5) Try to find the perfect balance between not being a tool of the establishment and blatantly sucking up. I must confess that I don’t re-tweet things nearly as much as I should. But so many re-tweets are such clear examples of keester-smoochery that I started to think of re-tweeting in general as a province of brown-nosers. This is not entirely fair. Twitter is, at the end of the day, about promotion, and one should be tweeting about one’s self, sure, but also helping one’s writer-friends as well. I’m trying to do better. I’ll re-tweet stuff like contests, other people’s blog posts, book deal news, and so on. But here’s the rule of thumb: re-tweet for your friends because you like them and want them to succeed. Too frequent re-tweeting of agents’ bon mots or drollery from editors makes you look like a huge doinkety-doink.
6) Keep your tweets about your kids/pets/significant other to a tasteful minimum, but don’t be so guarded about your personal life that people begin to suspect you might be just a brain in a jar of formaldehyde, hooked up to the Internet. Because that’s just creepy.
7) Keep your goody-two-shoes tweets to yourself. We are duly impressed with all the many charities and good causes in which you’re involved. Here’s a pat on your kindly, magnanimous head for the good work you’re doing editing the anthology to benefit endangered species needing cleft palate surgery. Now be gone with you and stop asking me to re-tweet stuff or make donations.

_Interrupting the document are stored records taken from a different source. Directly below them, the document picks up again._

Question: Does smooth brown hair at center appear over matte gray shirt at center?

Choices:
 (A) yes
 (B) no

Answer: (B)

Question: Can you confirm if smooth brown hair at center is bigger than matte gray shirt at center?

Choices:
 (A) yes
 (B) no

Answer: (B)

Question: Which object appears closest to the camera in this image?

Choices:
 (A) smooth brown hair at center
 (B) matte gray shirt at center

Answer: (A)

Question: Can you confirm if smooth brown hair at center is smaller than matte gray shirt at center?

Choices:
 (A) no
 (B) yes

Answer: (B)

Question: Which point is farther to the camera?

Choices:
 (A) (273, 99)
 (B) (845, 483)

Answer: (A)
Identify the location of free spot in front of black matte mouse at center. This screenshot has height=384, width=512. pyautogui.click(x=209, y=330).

8) Master the art of emoticons, but do not become some avant-garde emoticon visionary. All those slashes and colons and dots and what-nots in your tweets? What IS all that? Are you trying to be the Jackson Pollock of emoticons? As they say in preschool: use your words, please.

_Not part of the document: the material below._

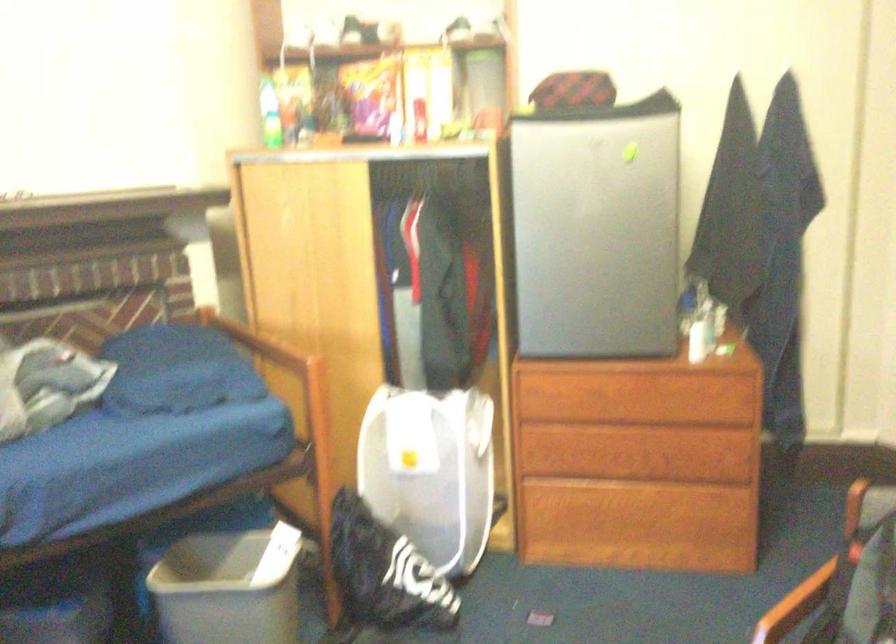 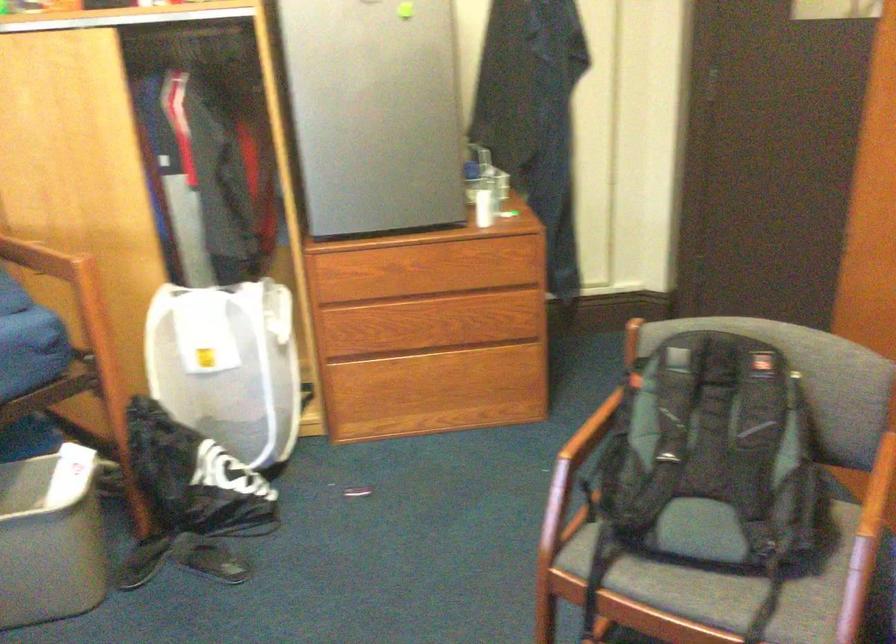 What movement of the cameraman would produce the second image?

The movement direction of the cameraman is left, forward.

9) Twitter is supposed to be for public conversations. Use the DM (direct message) feature if you’re not going to let us all in on the joke. Constant, back and forth chit-chat about an undefined topic, involving tweets like, “That thing you sent me? It’s awesome, sweetie!!!” is like whispering in church. It’s both rude and annoying to others.
Look, Sierra Godfrey and I have been secretly DM-ing each other for months, lamenting the many discomforts of our pregnancies. Sending each other messages like, I’m freaking exhausted and uncomfortable and cranky and I’m craving corn dogs and Yeah, me, too. Except the corn dog thing because they give me heartburn. See? You wouldn't want all that clogging up your Twitter feed. We were thoughtful to have spared you the grim, corn-dog related details.
10) After a year of being on Twitter, post a list of guidelines about using it. Because last I checked, there are no federal guidelines on who’s allowed to called themselves an “expert” on social media. So, as of now, I am the high priestess of Twittery advice. I even have a fez.